• _Exercise aim_
All that is needed is the number of lines in the records that contain the word "Weald", stated without anything else.

Transcribed page contents
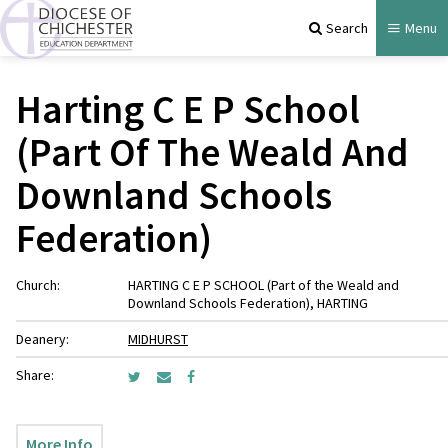
Search
Menu
Harting C E P School
(Part Of The Weald And
Downland Schools
Federation)
Church:
HARTING C E P SCHOOL (Part of the Weald and
Downland Schools Federation), HARTING
Deanery:
MIDHURST
Share:
More Info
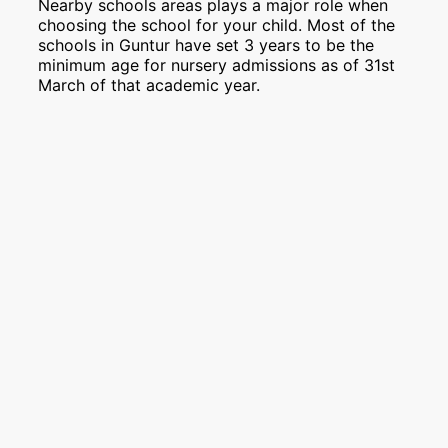
Nearby schools areas plays a major role when
choosing the school for your child. Most of the
schools in Guntur have set 3 years to be the
minimum age for nursery admissions as of 31st
March of that academic year.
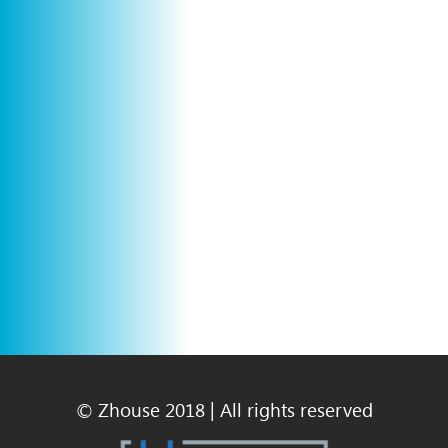
© Zhouse 2018 | All rights reserved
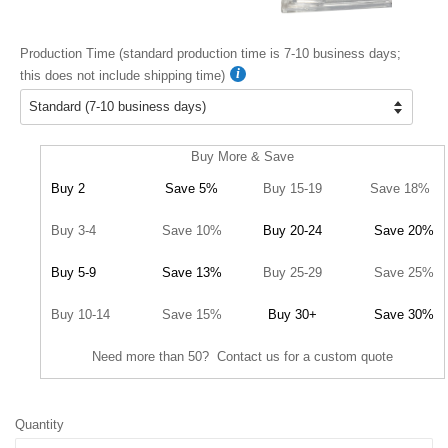
Production Time (standard production time is 7-10 business days;
this does not include shipping time)
Buy More & Save
Buy 2
Save 5%
Buy 15-19
Save 18%
Buy 3-4
Save 10%
Buy 20-24
Save 20%
Buy 5-9
Save 13%
Buy 25-29
Save 25%
Buy 10-14
Save 15%
Buy 30+
Save 30%
Need more than 50? Contact us for a custom quote
Quantity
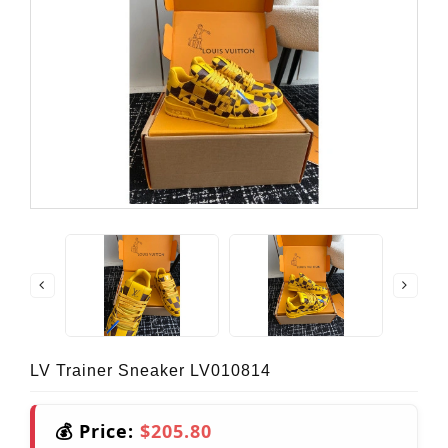
LV Trainer Sneaker LV010814
💰 Price:
$205.80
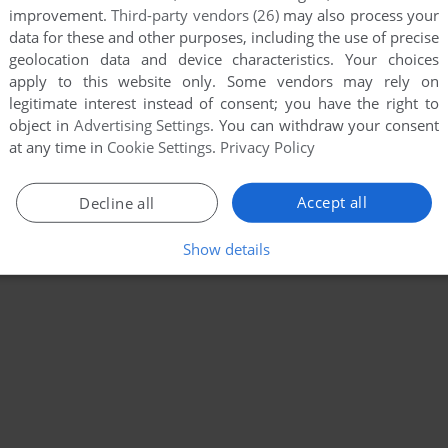
improvement.
Third-party vendors (26)
may also process your
data for these and other purposes, including the use of precise
geolocation data and device characteristics. Your choices
apply to this website only. Some vendors may rely on
legitimate interest instead of consent; you have the right to
object in
Advertising Settings
. You can withdraw your consent
at any time in
Cookie Settings
.
Privacy Policy
Accept all
Decline all
Show details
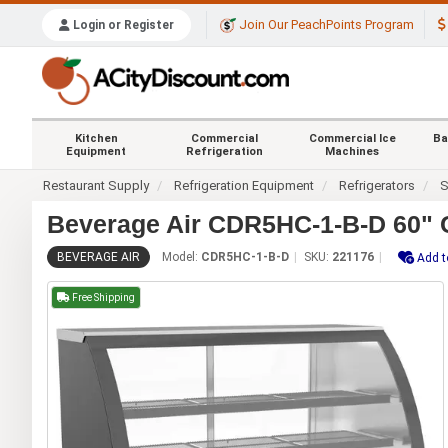
Join Our PeachPoints Program
Login or Register
Kitchen
Commercial
Commercial Ice
Ba
Equipment
Refrigeration
Machines
Restaurant Supply
Refrigeration Equipment
Refrigerators
S
Beverage Air CDR5HC-1-B-D 60" C
BEVERAGE AIR
Model:
CDR5HC-1-B-D
SKU:
221176
Add t
Free Shipping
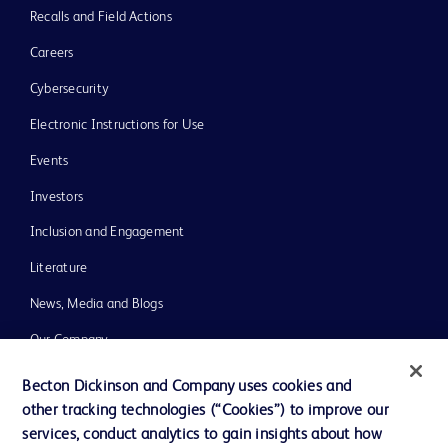
Recalls and Field Actions
Careers
Cybersecurity
Electronic Instructions for Use
Events
Investors
Inclusion and Engagement
Literature
News, Media and Blogs
Our Company
Ethics and Compliance
Becton Dickinson and Company uses cookies and
other tracking technologies (“Cookies”) to improve our
Support
services, conduct analytics to gain insights about how
Training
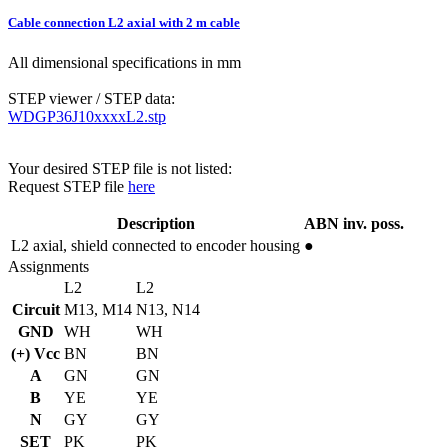
Cable connection L2 axial with 2 m cable
All dimensional specifications in mm
STEP viewer / STEP data:
WDGP36J10xxxxL2.stp
Your desired STEP file is not listed:
Request STEP file
here
Description
ABN inv. poss.
L2
axial, shield connected to encoder housing
●
Assignments
L2
L2
Circuit
M13, M14
N13, N14
GND
WH
WH
(+) Vcc
BN
BN
A
GN
GN
B
YE
YE
N
GY
GY
SET
PK
PK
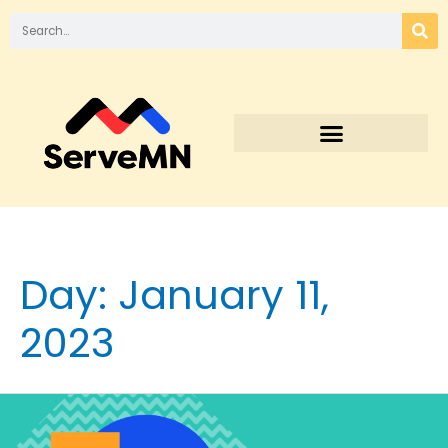
Day:
January 11,
2023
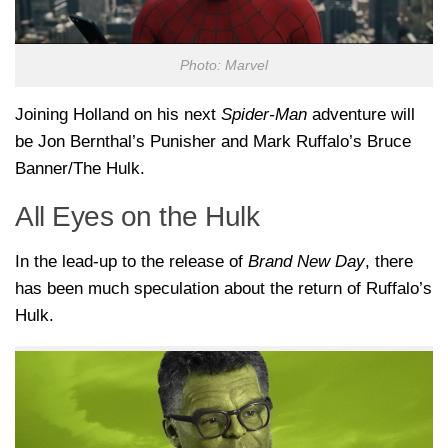
Photo: Marvel
Joining Holland on his next
Spider-Man
adventure will
be Jon Bernthal’s Punisher and Mark Ruffalo’s Bruce
Banner/The Hulk.
All Eyes on the Hulk
In the lead-up to the release of
Brand New Day
, there
has been much speculation about the return of Ruffalo’s
Hulk.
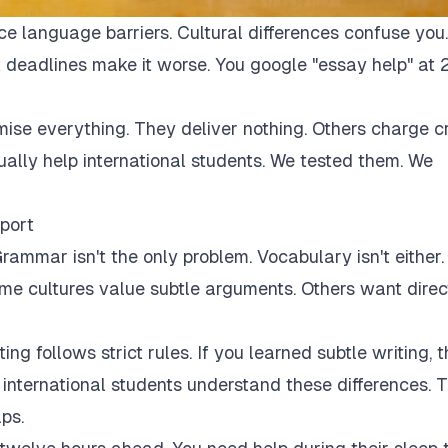
ce language barriers. Cultural differences confuse you.
 deadlines make it worse. You google "essay help" at 
mise everything. They deliver nothing. Others charge c
tually help international students. We tested them. We
port
rammar isn't the only problem. Vocabulary isn't either.
Some cultures value subtle arguments. Others want direc
ng follows strict rules. If you learned subtle writing, t
r international students understand these differences. 
ps.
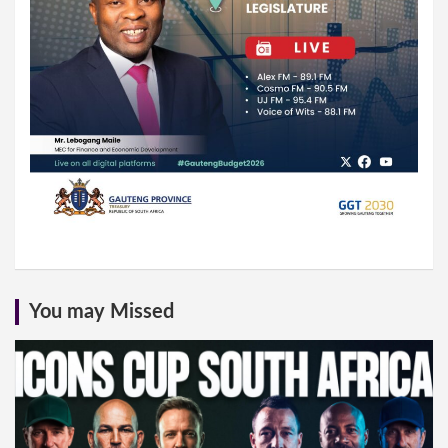
You may Missed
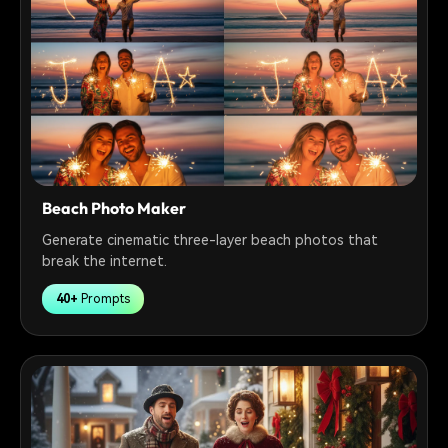
Beach Photo Maker
Generate cinematic three-layer beach photos that
break the internet.
40+
Prompts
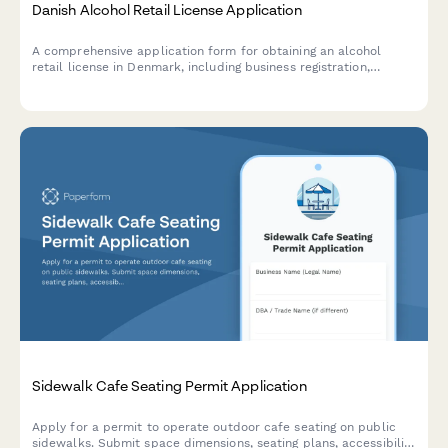
Danish Alcohol Retail License Application
A comprehensive application form for obtaining an alcohol
retail license in Denmark, including business registration,
premises details, and responsible server certification
compliance.
Sidewalk Cafe Seating Permit Application
Apply for a permit to operate outdoor cafe seating on public
sidewalks. Submit space dimensions, seating plans, accessibility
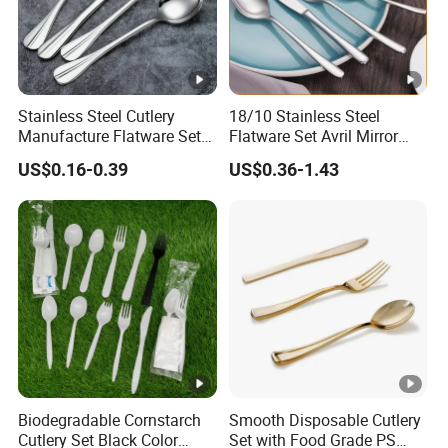
Stainless Steel Cutlery
18/10 Stainless Steel
Manufacture Flatware Set
Flatware Set Avril Mirror
with Wide Thick Handle for
Polished Fork Knife Spoon
US$0.16-0.39
US$0.36-1.43
Restaurant
Cutlery Set for Hotel
Restaurant Home
Biodegradable Cornstarch
Smooth Disposable Cutlery
Cutlery Set Black Color
Set with Food Grade PS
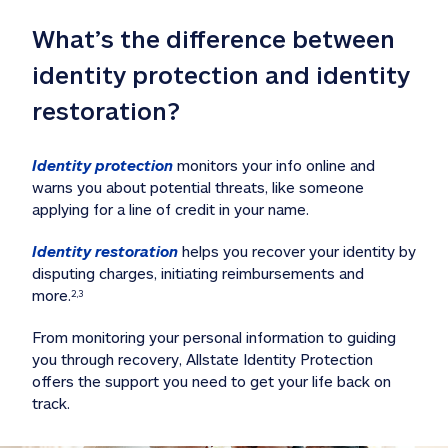
What’s the difference between 
identity protection and identity 
restoration?
Identity protection
 monitors your info online and 
warns you about potential threats, like someone 
applying for a line of credit in your name. 
Identity restoration
 helps you recover your identity by 
disputing charges, initiating reimbursements and 
more.
2,3
From monitoring your personal information to guiding 
you through recovery, Allstate Identity Protection 
offers the support you need to get your life back on 
track. 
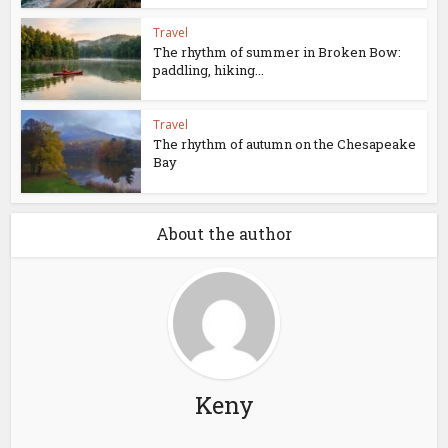
Travel
The rhythm of summer in Broken Bow:
paddling, hiking...
Travel
The rhythm of autumn on the Chesapeake
Bay
About the author
Keny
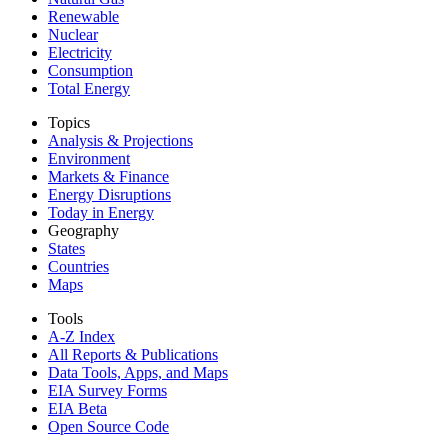
Renewable
Nuclear
Electricity
Consumption
Total Energy
Topics
Analysis & Projections
Environment
Markets & Finance
Energy Disruptions
Today in Energy
Geography
States
Countries
Maps
Tools
A-Z Index
All Reports &
Publications
Data Tools, Apps,
and Maps
EIA Survey Forms
EIA Beta
Open Source Code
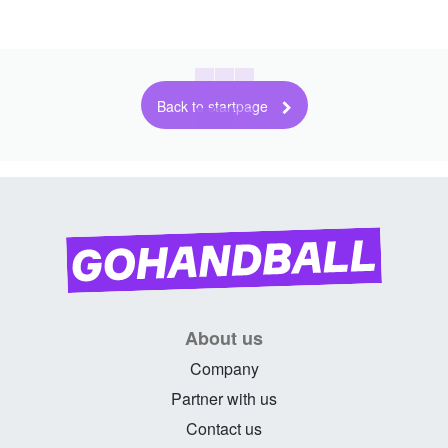
Back to startpage
About us
Company
Partner with us
Contact us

• _Output of the task_
2